Exercise material:

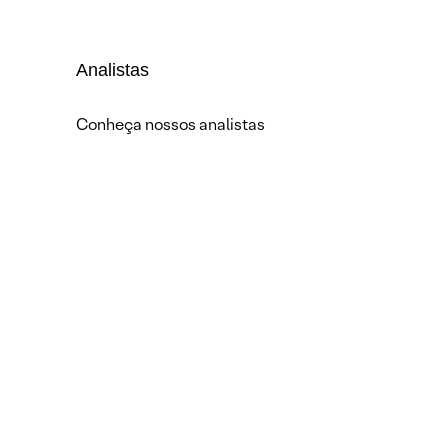
Analistas
Conheça nossos analistas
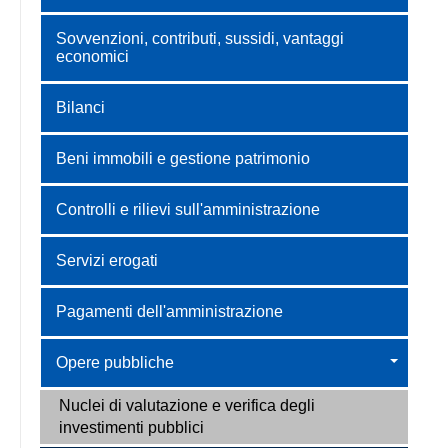
Sovvenzioni, contributi, sussidi, vantaggi
economici
Bilanci
Beni immobili e gestione patrimonio
Controlli e rilievi sull'amministrazione
Servizi erogati
Pagamenti dell'amministrazione
Opere pubbliche
Nuclei di valutazione e verifica degli
investimenti pubblici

Work order: The entries should be printed again exactly as written, leaving all pictures out.

Result of this task:
Analistas
Conheça nossos analistas
Sovvenzioni, contributi, sussidi, vantaggi
economici
Bilanci
Beni immobili e gestione patrimonio
Controlli e rilievi sull'amministrazione
Servizi erogati
Pagamenti dell'amministrazione
Opere pubbliche
Nuclei di valutazione e verifica degli
investimenti pubblici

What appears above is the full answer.